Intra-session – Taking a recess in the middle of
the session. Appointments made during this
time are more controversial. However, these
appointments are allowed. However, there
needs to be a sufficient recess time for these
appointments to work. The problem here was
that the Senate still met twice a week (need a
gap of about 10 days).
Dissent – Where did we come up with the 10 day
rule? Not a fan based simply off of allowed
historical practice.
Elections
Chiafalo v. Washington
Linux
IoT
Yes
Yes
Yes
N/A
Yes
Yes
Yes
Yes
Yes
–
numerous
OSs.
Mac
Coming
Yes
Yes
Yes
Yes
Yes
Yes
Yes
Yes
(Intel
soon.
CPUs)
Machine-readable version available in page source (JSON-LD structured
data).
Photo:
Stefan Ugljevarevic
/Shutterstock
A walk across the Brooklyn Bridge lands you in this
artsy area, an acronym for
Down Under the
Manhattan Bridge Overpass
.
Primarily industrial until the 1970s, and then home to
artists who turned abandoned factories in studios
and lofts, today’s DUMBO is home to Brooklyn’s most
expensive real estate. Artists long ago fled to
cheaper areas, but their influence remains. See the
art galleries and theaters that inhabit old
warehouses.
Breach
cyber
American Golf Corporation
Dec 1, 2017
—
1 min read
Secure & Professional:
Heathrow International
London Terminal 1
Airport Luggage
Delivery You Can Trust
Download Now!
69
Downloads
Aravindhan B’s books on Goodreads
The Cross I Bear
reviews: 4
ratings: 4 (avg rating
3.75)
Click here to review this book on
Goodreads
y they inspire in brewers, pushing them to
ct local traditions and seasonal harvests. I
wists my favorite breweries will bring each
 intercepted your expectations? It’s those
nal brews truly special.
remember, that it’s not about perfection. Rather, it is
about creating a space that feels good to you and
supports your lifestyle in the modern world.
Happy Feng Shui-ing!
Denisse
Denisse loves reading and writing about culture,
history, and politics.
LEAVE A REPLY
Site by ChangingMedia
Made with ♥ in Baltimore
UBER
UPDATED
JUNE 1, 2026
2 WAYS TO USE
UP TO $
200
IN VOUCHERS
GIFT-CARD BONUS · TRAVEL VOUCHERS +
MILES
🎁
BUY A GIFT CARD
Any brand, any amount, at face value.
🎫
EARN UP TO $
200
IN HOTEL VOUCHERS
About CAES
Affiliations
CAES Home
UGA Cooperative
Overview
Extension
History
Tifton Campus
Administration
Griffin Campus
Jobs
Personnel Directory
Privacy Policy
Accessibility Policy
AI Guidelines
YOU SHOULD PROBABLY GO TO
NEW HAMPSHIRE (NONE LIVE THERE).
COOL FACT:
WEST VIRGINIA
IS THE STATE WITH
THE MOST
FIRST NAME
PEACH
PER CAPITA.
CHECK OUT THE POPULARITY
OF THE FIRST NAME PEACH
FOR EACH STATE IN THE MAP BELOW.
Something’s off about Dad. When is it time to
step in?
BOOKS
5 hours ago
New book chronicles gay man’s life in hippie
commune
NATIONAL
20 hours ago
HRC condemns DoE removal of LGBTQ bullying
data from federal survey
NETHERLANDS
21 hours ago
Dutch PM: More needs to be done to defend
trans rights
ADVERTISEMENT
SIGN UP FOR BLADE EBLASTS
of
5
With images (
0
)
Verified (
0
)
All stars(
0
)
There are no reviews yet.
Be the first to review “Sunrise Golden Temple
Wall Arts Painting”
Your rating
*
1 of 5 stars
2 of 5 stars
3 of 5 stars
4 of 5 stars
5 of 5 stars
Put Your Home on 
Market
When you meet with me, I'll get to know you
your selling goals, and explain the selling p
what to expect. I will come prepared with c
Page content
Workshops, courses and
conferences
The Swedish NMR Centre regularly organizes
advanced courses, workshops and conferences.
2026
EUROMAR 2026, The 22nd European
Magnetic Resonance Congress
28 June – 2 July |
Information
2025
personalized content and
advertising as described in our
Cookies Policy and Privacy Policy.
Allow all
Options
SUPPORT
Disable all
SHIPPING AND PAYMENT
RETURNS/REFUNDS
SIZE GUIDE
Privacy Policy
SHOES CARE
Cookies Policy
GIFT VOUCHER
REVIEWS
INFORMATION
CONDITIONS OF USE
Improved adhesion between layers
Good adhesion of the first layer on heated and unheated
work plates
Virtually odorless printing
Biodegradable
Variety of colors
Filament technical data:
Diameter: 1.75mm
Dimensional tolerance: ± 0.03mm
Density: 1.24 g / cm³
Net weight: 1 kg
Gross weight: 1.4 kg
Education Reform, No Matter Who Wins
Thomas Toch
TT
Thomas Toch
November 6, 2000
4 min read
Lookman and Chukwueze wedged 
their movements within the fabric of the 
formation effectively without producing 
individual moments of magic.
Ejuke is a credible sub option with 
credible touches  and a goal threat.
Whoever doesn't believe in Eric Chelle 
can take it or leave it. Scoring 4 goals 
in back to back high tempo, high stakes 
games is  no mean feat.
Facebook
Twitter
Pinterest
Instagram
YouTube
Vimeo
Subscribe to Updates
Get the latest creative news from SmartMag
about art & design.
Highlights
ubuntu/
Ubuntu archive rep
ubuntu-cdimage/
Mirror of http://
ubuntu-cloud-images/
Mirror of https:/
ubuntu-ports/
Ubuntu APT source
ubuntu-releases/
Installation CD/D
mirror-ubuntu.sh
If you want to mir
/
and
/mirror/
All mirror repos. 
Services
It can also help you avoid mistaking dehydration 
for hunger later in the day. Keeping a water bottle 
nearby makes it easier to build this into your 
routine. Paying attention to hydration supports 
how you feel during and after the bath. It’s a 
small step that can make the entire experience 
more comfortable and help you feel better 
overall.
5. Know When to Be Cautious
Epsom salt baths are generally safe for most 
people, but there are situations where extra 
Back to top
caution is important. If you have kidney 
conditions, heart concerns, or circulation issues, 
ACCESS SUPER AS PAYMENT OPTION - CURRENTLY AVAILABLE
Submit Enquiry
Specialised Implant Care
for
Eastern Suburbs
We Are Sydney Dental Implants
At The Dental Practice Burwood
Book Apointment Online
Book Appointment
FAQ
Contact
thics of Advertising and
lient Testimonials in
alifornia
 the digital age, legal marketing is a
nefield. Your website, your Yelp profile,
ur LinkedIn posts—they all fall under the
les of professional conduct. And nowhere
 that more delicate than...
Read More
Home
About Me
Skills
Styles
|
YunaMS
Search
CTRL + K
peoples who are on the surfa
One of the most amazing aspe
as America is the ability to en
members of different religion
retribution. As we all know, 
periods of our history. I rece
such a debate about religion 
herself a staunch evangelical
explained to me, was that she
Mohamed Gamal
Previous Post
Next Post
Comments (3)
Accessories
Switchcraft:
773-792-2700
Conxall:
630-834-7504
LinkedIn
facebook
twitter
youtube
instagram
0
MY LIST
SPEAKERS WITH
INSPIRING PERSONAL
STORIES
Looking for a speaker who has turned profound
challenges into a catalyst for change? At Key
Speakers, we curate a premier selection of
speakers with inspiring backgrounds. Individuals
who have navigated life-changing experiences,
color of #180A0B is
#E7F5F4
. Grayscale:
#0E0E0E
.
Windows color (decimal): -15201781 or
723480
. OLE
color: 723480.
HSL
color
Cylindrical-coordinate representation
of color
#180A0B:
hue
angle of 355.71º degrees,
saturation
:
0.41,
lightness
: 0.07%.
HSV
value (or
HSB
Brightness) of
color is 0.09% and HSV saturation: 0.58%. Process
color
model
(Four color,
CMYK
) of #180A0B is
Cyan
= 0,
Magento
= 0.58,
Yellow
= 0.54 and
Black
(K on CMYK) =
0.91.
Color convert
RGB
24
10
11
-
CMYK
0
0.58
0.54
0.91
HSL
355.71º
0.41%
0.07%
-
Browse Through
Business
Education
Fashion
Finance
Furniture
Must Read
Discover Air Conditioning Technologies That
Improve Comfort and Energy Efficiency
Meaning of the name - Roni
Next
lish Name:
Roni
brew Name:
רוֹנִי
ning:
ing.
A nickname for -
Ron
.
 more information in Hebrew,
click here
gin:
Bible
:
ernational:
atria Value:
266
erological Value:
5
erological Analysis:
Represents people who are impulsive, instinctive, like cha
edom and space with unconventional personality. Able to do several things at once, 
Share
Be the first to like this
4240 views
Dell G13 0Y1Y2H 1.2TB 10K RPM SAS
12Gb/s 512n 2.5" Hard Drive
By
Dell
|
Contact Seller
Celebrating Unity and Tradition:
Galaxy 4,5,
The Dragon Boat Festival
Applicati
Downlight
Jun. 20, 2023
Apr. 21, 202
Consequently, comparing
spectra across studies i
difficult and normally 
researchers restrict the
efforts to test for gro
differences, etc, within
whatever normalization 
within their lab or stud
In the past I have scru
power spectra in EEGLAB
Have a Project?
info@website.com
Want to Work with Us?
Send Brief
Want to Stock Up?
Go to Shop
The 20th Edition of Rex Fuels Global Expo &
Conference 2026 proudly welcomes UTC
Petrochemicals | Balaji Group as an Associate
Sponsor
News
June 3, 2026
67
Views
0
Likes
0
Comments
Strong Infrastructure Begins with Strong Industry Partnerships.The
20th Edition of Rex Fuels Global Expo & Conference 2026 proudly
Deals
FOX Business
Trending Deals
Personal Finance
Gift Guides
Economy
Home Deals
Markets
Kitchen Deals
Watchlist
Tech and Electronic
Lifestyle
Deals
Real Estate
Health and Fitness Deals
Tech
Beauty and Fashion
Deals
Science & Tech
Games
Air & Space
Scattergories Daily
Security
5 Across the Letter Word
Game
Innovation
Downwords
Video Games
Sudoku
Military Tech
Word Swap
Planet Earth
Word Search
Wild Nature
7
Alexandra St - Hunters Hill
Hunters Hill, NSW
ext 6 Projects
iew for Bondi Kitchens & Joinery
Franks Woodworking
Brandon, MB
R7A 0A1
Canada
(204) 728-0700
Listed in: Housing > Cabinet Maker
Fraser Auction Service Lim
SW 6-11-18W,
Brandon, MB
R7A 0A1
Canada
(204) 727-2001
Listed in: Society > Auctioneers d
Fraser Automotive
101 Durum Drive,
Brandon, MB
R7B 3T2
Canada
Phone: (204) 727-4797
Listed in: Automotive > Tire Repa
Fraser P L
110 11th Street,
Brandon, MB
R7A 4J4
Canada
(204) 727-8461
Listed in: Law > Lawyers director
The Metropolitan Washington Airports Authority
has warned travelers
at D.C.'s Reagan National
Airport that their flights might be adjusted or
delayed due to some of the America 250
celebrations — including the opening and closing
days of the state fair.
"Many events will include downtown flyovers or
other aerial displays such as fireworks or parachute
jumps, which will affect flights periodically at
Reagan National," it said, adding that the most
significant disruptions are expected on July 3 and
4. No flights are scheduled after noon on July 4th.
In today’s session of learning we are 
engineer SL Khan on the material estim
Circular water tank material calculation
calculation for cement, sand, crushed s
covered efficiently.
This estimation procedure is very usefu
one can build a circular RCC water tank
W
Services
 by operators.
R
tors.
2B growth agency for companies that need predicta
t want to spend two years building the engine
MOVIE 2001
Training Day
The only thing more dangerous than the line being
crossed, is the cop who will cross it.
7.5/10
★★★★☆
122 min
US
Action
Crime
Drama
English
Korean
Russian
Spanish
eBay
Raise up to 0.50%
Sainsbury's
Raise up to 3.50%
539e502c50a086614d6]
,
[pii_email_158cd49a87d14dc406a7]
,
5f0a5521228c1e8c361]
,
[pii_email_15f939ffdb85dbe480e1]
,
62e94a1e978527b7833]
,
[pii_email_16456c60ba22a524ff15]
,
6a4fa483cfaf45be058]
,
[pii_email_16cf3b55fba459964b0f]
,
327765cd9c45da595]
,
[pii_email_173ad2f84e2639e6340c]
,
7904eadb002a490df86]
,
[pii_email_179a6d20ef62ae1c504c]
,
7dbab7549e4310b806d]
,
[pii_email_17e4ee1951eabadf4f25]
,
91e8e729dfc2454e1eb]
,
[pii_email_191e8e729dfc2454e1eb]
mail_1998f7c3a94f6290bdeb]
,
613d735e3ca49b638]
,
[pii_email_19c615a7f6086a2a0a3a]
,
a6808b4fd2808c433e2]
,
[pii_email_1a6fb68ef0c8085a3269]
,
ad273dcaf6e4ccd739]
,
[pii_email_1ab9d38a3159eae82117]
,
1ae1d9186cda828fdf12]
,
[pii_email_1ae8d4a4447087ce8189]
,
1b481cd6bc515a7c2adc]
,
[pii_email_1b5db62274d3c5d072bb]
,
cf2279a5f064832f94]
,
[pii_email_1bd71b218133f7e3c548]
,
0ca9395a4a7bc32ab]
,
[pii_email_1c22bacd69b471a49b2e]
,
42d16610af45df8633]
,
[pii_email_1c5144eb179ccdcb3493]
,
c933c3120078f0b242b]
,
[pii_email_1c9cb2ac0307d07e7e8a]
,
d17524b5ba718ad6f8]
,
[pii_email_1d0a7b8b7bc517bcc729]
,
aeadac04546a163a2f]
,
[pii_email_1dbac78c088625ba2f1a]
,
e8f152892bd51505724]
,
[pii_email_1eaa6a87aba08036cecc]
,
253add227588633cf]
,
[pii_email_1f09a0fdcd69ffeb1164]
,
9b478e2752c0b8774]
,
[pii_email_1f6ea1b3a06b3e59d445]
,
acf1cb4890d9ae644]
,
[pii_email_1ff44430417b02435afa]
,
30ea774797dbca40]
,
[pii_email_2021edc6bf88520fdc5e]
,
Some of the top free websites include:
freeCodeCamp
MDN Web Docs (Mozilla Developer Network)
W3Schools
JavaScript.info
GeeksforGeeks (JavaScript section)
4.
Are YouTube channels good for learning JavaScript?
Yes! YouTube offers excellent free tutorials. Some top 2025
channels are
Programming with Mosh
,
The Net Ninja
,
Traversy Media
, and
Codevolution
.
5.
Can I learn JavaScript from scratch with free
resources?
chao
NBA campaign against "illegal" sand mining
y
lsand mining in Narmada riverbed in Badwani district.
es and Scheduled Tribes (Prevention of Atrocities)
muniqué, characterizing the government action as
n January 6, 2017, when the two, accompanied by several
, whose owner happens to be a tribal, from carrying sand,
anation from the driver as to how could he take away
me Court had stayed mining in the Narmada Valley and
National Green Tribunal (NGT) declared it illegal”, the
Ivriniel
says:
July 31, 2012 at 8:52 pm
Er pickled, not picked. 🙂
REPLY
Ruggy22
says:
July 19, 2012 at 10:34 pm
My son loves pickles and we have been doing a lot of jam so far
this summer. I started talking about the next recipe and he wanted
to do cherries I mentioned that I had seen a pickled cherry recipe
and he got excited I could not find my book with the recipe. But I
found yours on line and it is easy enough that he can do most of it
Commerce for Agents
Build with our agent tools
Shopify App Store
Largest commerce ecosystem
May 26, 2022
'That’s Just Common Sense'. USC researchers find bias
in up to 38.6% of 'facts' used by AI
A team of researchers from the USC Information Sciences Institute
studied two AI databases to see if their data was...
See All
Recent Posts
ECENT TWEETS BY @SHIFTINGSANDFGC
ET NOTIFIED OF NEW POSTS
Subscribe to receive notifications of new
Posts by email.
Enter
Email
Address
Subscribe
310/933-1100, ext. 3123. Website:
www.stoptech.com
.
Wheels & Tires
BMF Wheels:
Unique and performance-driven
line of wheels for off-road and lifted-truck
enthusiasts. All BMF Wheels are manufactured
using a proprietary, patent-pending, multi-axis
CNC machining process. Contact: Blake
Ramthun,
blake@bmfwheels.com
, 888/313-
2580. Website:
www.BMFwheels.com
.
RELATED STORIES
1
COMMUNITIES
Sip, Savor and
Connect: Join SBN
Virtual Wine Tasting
- - -
§ **What you are asked to do**: All lines in the listing above from the line containing "Put Your Home on" to the line containing "Magnetic Resonance Congress", inclusive, should be retyped exactly; no other lines should appear.

§ **Output below**:
Put Your Home on 
Market
When you meet with me, I'll get to know you
your selling goals, and explain the selling p
what to expect. I will come prepared with c
Page content
Workshops, courses and
conferences
The Swedish NMR Centre regularly organizes
advanced courses, workshops and conferences.
2026
EUROMAR 2026, The 22nd European
Magnetic Resonance Congress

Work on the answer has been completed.